As applied to the case at bar, the Court first notes that Ledkins only response (Doc. 19) to Welch's motion for an award of attorney's fees and costs (Doc. 12) is that the motion "is due to be denied in that the complaint and amended complaint are absolutely justified in light of Plaintiff's brief and supporting affidavits." Ledkins does not dispute that, prior to filing his complaint, his counsel received ample warning that his contention regarding the existence of a contract to purchase the subject property was without factual or legal support. Nor does Ledkins contend that he and his counsel were unaware of the requirements of the Alabama Statute of Frauds that any agreement for the sale of land is void unless either in writing signed by the seller or, pursuant to which, the purchaser has paid at least a portion of the purchase price to the seller and has been put in possession of the land by the seller, neither of which occurred in this case.

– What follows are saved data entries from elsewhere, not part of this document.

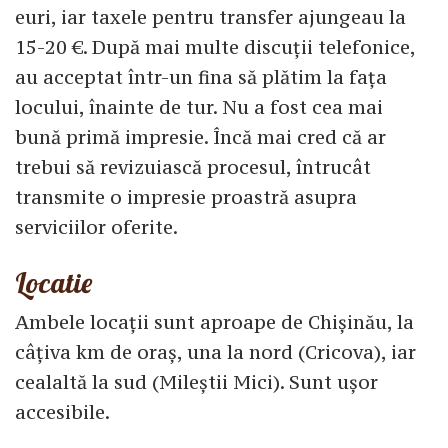
euri, iar taxele pentru transfer ajungeau la
15-20 €. După mai multe discuții telefonice,
au acceptat într-un fina să plătim la fața
locului, înainte de tur. Nu a fost cea mai
bună primă impresie. Încă mai cred că ar
trebui să revizuiască procesul, întrucât
transmite o impresie proastră asupra
serviciilor oferite.
Locatie
Ambele locații sunt aproape de Chișinău, la
câțiva km de oraș, una la nord (Cricova), iar
cealaltă la sud (Mileștii Mici). Sunt ușor
accesibile.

Consequently, this Court must agree and find that: (1) Ledkins and his counsel made little or no effort to determine the validity of this action before it was filed despite the specific information provided by Welch's counsel; (2) Ledkins and his counsel had available all facts to assist them in determining the validity of this action and should have known that the request "for specific performance and damages had no basis in fact or law; (3) there is no issue of fact reasonably in conflict with regard to this action; (4) Ledkins has not alleged an attempt to establish a new theory of law in this state; (5) Ledkins did not attach to his complaint any written document indicating there was a valid contract to purchase the subject property and thus his claim is clearly barred by the Alabama Statute of Frauds. Given these facts, this lawsuit is clearly "without substantial justification" and the defendant is therefore entitled to recover his attorney's fees and costs.
CONCLUSION AND ORDER
For the reasons stated above, it is ORDERED that defendant's motion for summary judgment (Doc. 6) be and is hereby GRANTED and the judgment be entered in favor of the defendant, William Timothy Welch, individually and as personal representative of the Estate of Mary Ervin Collins Welch, and against the plaintiff, Michael E. Ledkins, the plaintiff to have and recover nothing of the defendant. Costs are taxed against the plaintiff.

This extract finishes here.